Likewise, at the application level, logs are not aggregated within a central location by default. Applications running inside containers and pods instead write log data to their various internal environments. You need to export the data to a centralized persistent location if you want to use it for observability purposes. And because a container could live for only a matter of seconds, you need to export the data continuously and in real time if you want full visibility. Even if you check container logs as frequently as every minute, you may miss data sources that don’t persist in their original location for that long.
The 4 sins of Kubernetes observability
How does a Kubernetes admin work through the observability roadblocks and challenges described above? We’ll explain later in this eBook. But first, let’s take a look at how not to address these issues. It’s easy to fall into various traps — you might even call them sins — in your quest to make Kubernetes observability work.
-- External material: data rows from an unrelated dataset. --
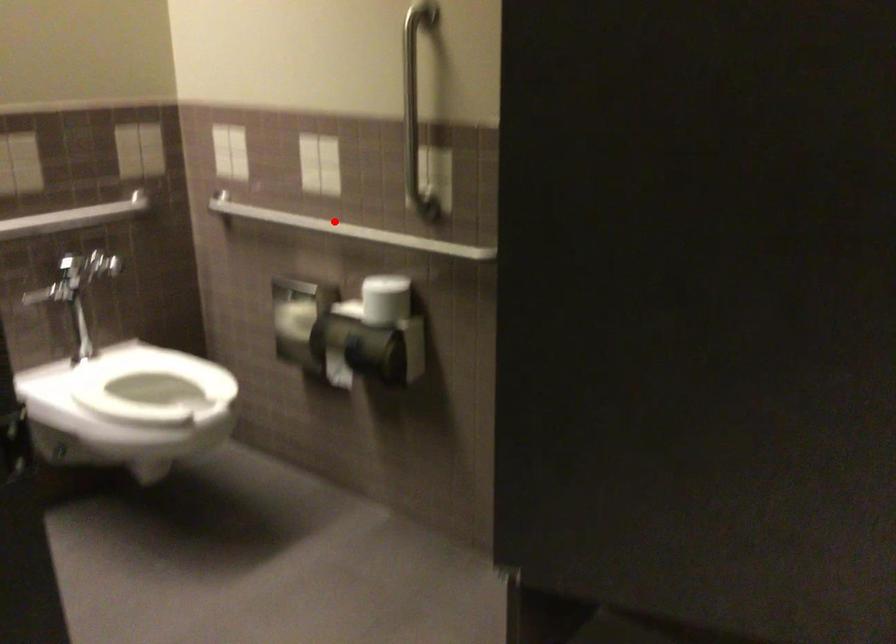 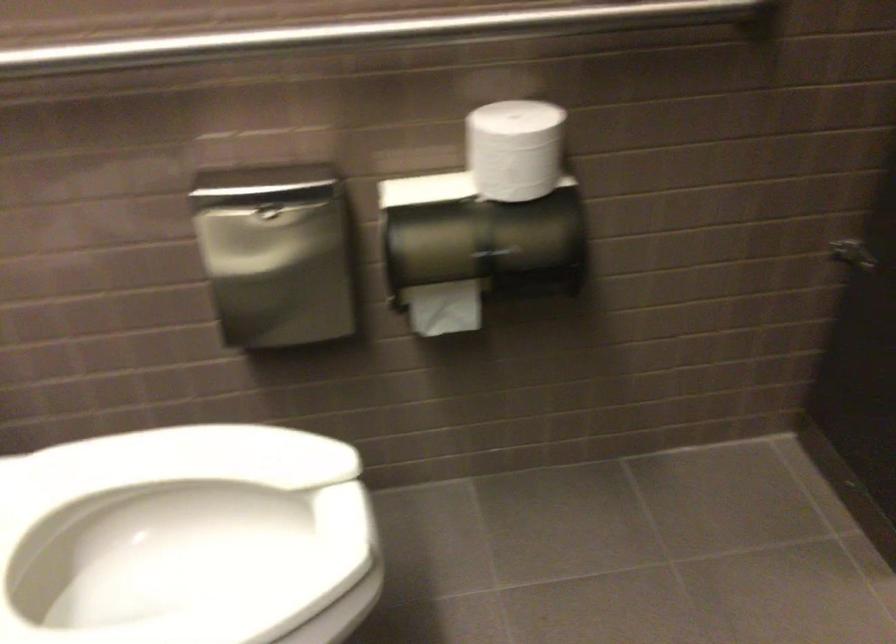 The point at the highlighted location is marked in the first image. Where is the corresponding point in the second image?

(368, 33) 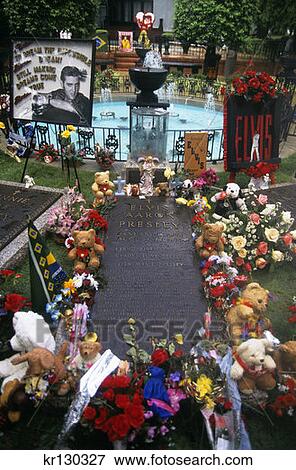 Identify the location of framed sign. Image resolution: width=296 pixels, height=470 pixels. (50, 64). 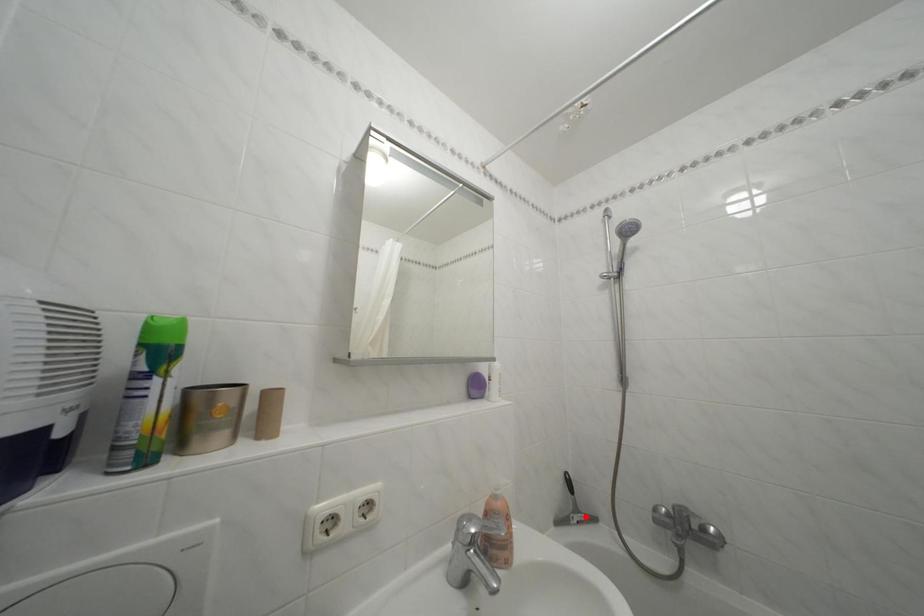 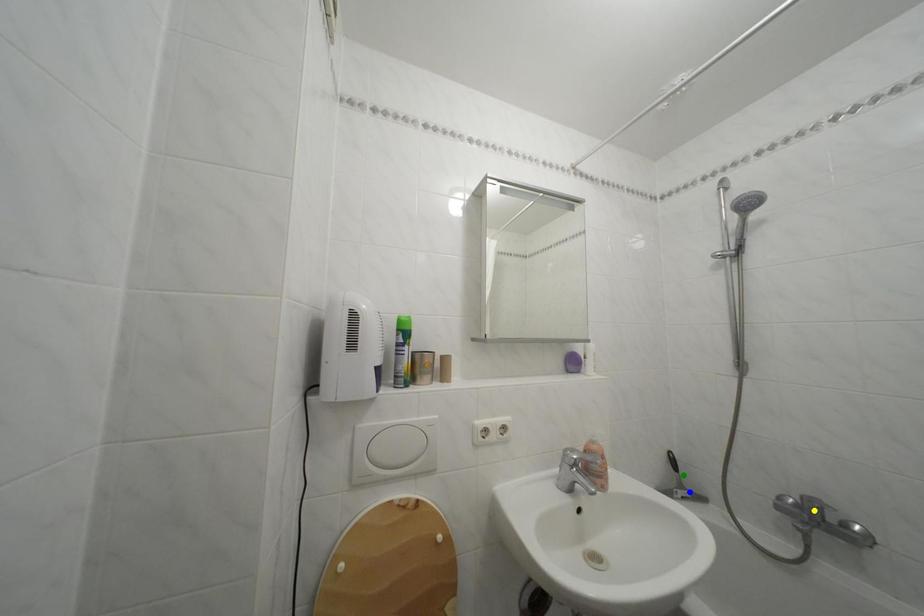 Question: I am providing you with two images of the same scene from different viewpoints. A red point is marked on the first image. You are given multiple points on the second image. Which mark in image 2 goes with the point in image 1?

Choices:
 (A) yellow point
 (B) green point
 (C) blue point

Answer: (C) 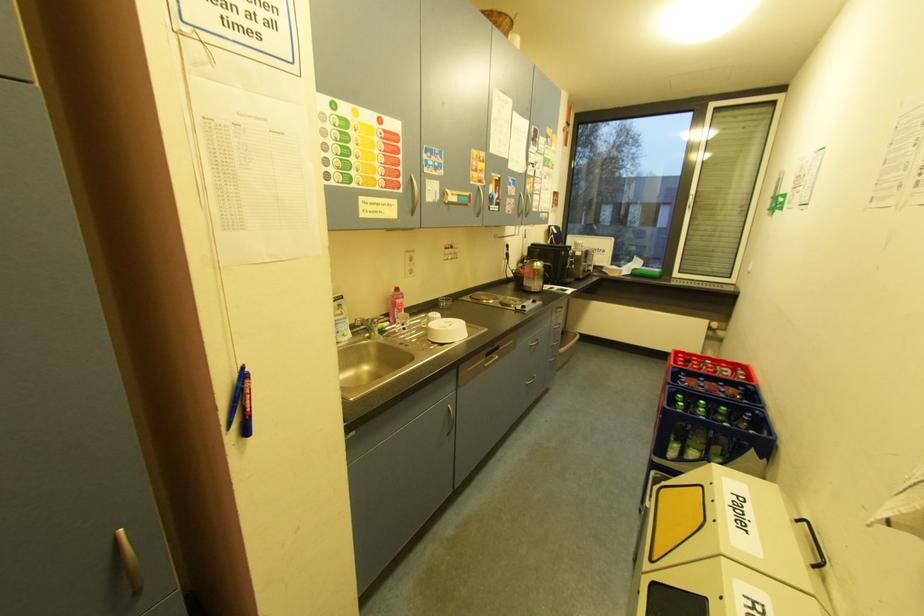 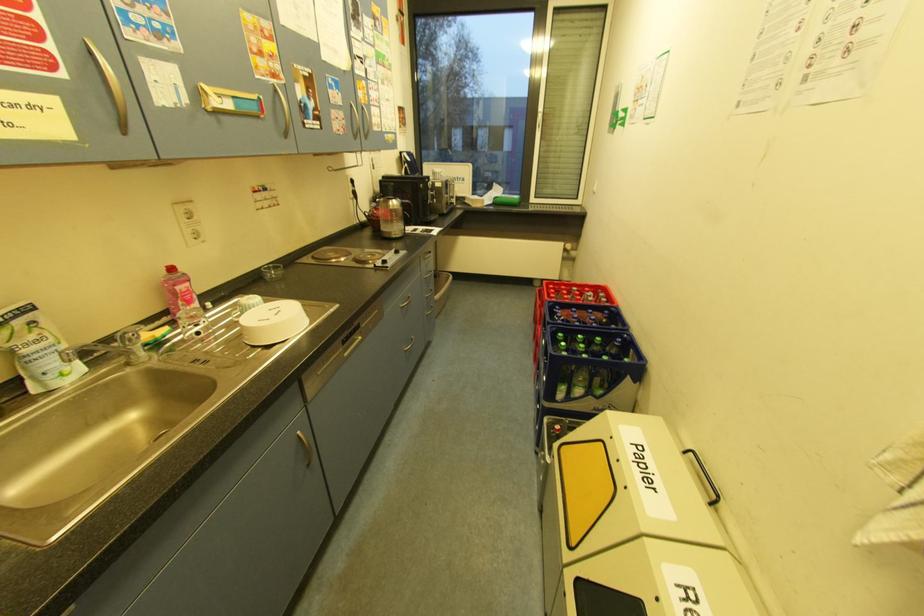 Question: The images are taken continuously from a first-person perspective. In which direction is your viewpoint rotating?

Choices:
 (A) Left
 (B) Right
 (C) Up
 (D) Down

Answer: (B) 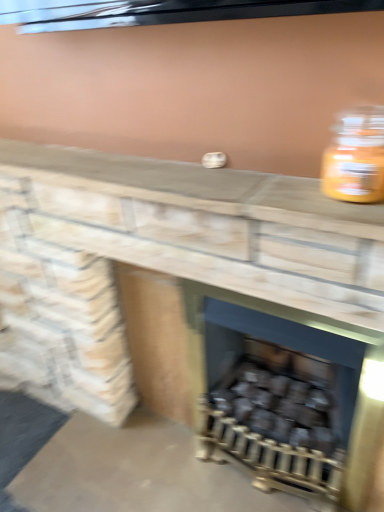 Question: Is dark gray matte wood burning stove at center bigger than smooth stone counter at center?

Choices:
 (A) yes
 (B) no

Answer: (A)

Question: Does dark gray matte wood burning stove at center have a lesser height compared to smooth stone counter at center?

Choices:
 (A) yes
 (B) no

Answer: (B)

Question: Can you confirm if dark gray matte wood burning stove at center is wider than smooth stone counter at center?

Choices:
 (A) yes
 (B) no

Answer: (A)

Question: From the image's perspective, does dark gray matte wood burning stove at center appear lower than smooth stone counter at center?

Choices:
 (A) yes
 (B) no

Answer: (A)

Question: Is dark gray matte wood burning stove at center to the left of smooth stone counter at center from the viewer's perspective?

Choices:
 (A) no
 (B) yes

Answer: (A)

Question: Is dark gray matte wood burning stove at center taller than smooth stone counter at center?

Choices:
 (A) no
 (B) yes

Answer: (B)

Question: Is smooth stone counter at center located within translucent glass jar at upper right?

Choices:
 (A) yes
 (B) no

Answer: (B)

Question: From a real-world perspective, is translucent glass jar at upper right under smooth stone counter at center?

Choices:
 (A) yes
 (B) no

Answer: (B)

Question: From a real-world perspective, is translucent glass jar at upper right on smooth stone counter at center?

Choices:
 (A) yes
 (B) no

Answer: (A)

Question: Is translucent glass jar at upper right not inside smooth stone counter at center?

Choices:
 (A) yes
 (B) no

Answer: (A)

Question: Considering the relative sizes of translucent glass jar at upper right and smooth stone counter at center in the image provided, is translucent glass jar at upper right shorter than smooth stone counter at center?

Choices:
 (A) yes
 (B) no

Answer: (B)

Question: Is translucent glass jar at upper right thinner than smooth stone counter at center?

Choices:
 (A) no
 (B) yes

Answer: (B)

Question: Is black matte wood at center bigger than dark gray matte wood burning stove at center?

Choices:
 (A) yes
 (B) no

Answer: (B) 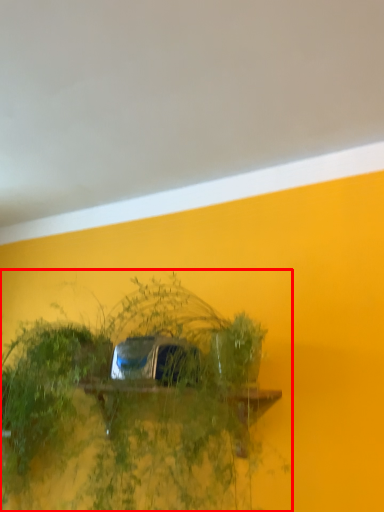 Question: From the image's perspective, what is the correct spatial relationship of houseplant (annotated by the red box) in relation to backdrop?

Choices:
 (A) above
 (B) below

Answer: (B) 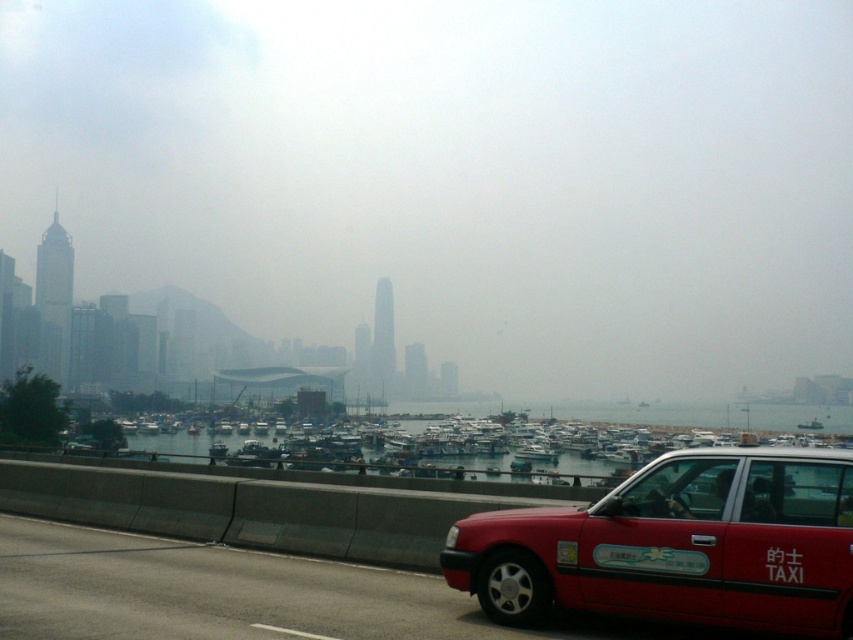 Consider the image. Who is more forward, (358, 272) or (712, 493)?

Point (712, 493)

Between point (599, 160) and point (851, 506), which one is positioned behind?

The point (599, 160) is more distant.

Identify the location of foggy haze at center. (457, 177). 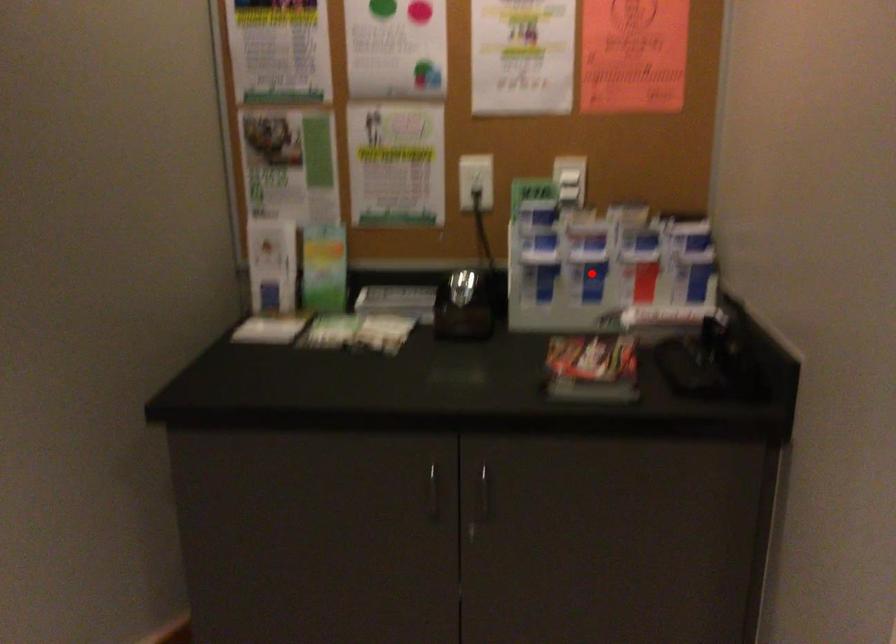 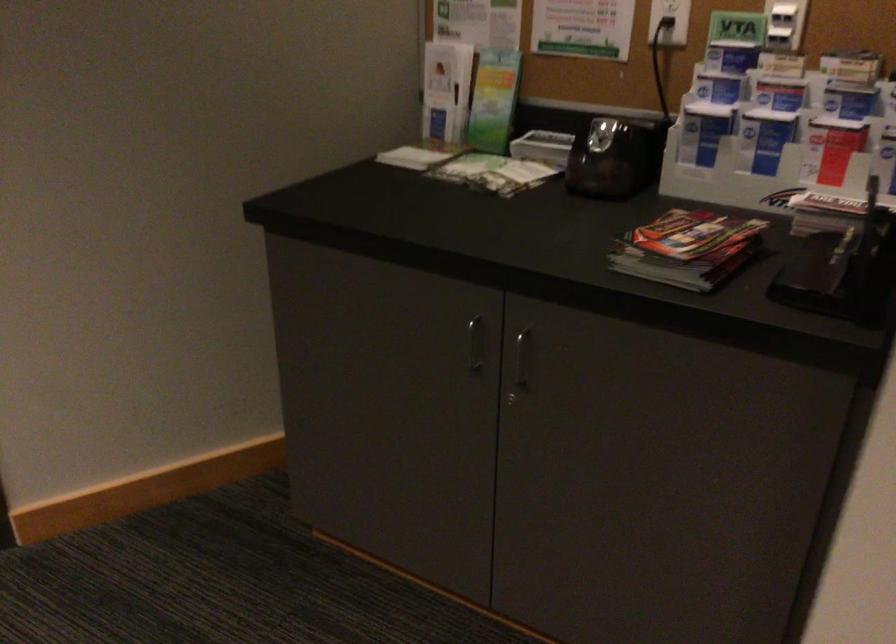 In the second image, find the point that corresponds to the highlighted location in the first image.

(764, 138) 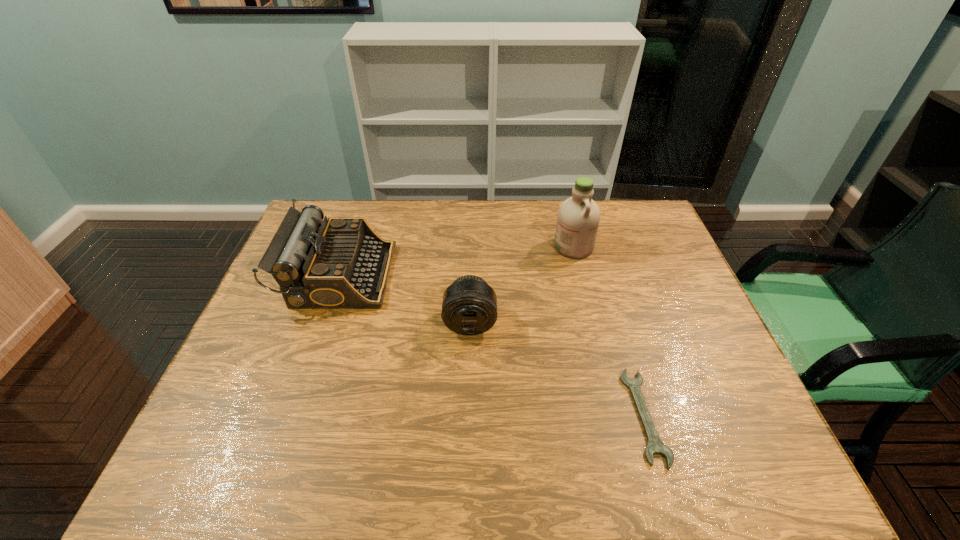 This screenshot has width=960, height=540. In order to click on vacant region that satisfies the following two spatial constraints: 1. on the front-facing side of the second object from left to right; 2. on the right side of the wrench in this screenshot , I will do `click(468, 416)`.

Identify the location of free space that satisfies the following two spatial constraints: 1. on the front label of the tallest object; 2. on the right side of the nearest object. (615, 416).

Identify the location of free space that satisfies the following two spatial constraints: 1. on the keyboard of the nearest object; 2. on the right side of the second tallest object. (291, 416).

Where is `vacant space that satisfies the following two spatial constraints: 1. on the front label of the tallest object; 2. on the front-facing side of the telephoto lens`? Image resolution: width=960 pixels, height=540 pixels. vacant space that satisfies the following two spatial constraints: 1. on the front label of the tallest object; 2. on the front-facing side of the telephoto lens is located at coordinates (592, 323).

The image size is (960, 540). What are the coordinates of `free space in the image that satisfies the following two spatial constraints: 1. on the front label of the cleansing agent; 2. on the front-facing side of the third object from right to left` in the screenshot? It's located at (592, 323). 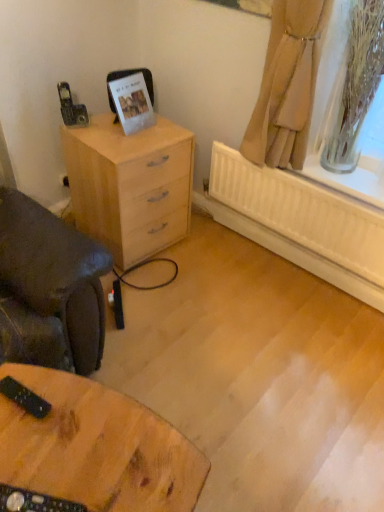 Question: Considering the relative sizes of beige fabric curtain at upper right and light wood chest of drawers at left in the image provided, is beige fabric curtain at upper right wider than light wood chest of drawers at left?

Choices:
 (A) no
 (B) yes

Answer: (A)

Question: Is beige fabric curtain at upper right positioned in front of light wood chest of drawers at left?

Choices:
 (A) no
 (B) yes

Answer: (B)

Question: Is beige fabric curtain at upper right turned away from light wood chest of drawers at left?

Choices:
 (A) no
 (B) yes

Answer: (A)

Question: Does beige fabric curtain at upper right have a larger size compared to light wood chest of drawers at left?

Choices:
 (A) no
 (B) yes

Answer: (A)

Question: Can you confirm if beige fabric curtain at upper right is taller than light wood chest of drawers at left?

Choices:
 (A) yes
 (B) no

Answer: (A)

Question: Considering their positions, is light wood chest of drawers at left located in front of or behind wooden table at lower left?

Choices:
 (A) behind
 (B) front

Answer: (A)

Question: From the image's perspective, is light wood chest of drawers at left located above or below wooden table at lower left?

Choices:
 (A) above
 (B) below

Answer: (A)

Question: Looking at the image, does light wood chest of drawers at left seem bigger or smaller compared to wooden table at lower left?

Choices:
 (A) small
 (B) big

Answer: (B)

Question: Is light wood chest of drawers at left spatially inside wooden table at lower left, or outside of it?

Choices:
 (A) inside
 (B) outside

Answer: (B)

Question: From their relative heights in the image, would you say light wood chest of drawers at left is taller or shorter than beige fabric curtain at upper right?

Choices:
 (A) short
 (B) tall

Answer: (A)

Question: From the image's perspective, is light wood chest of drawers at left positioned above or below beige fabric curtain at upper right?

Choices:
 (A) below
 (B) above

Answer: (A)

Question: Is point (135, 145) positioned closer to the camera than point (284, 66)?

Choices:
 (A) farther
 (B) closer

Answer: (A)

Question: Relative to beige fabric curtain at upper right, is light wood chest of drawers at left in front or behind?

Choices:
 (A) behind
 (B) front

Answer: (A)

Question: Does point (306, 70) appear closer or farther from the camera than point (91, 409)?

Choices:
 (A) farther
 (B) closer

Answer: (A)

Question: Is beige fabric curtain at upper right taller or shorter than wooden table at lower left?

Choices:
 (A) tall
 (B) short

Answer: (A)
We want to be sure you avoid the common pitfalls and stick to the straight and narrow way on your journey toward K8s observability salvation.
1. Don’t just aggregate logs
It can be tempting to attempt to solve Kubernetes observability challenges by collecting all of the log data you can — from your master nodes, worker nodes, containers and the underlying physical infrastructure — and then aggregating all of that data in the mistaken belief that analyzing it will give you the holistic visibility you need.
The problem with this approach is that every component in your cluster logs different types of information at different rates. As a result, if you look at aggregated log data from a specific point in time — say, the moment that a pod crashed — you are unlikely to gain the complete context you need to understand what happened. The events that caused the pod to crash may have occurred in different components at an earlier time, but you probably won’t see that by looking just at aggregated log data based on a single event.
2. Don’t focus on metrics alone
Collecting metrics data from the Kubernetes metrics API is another tempting way to attempt to gain across-the-board visibility into your cluster. After all, the metrics API covers the entire cluster, and it exposes critical data like CPU and memory usage.
Those are useful sources of visibility, and they should be part of any Kubernetes observability strategy. On their own, however, they are hardly enough to understand the state of your cluster. Focusing just on cluster-level metrics would be like trying to monitor a virtual machine based solely on the CPU and memory metrics of the physical server that hosts it: It would give you some clue as to what is happening inside the virtual machine, but not the level of detail necessary to gain true observability.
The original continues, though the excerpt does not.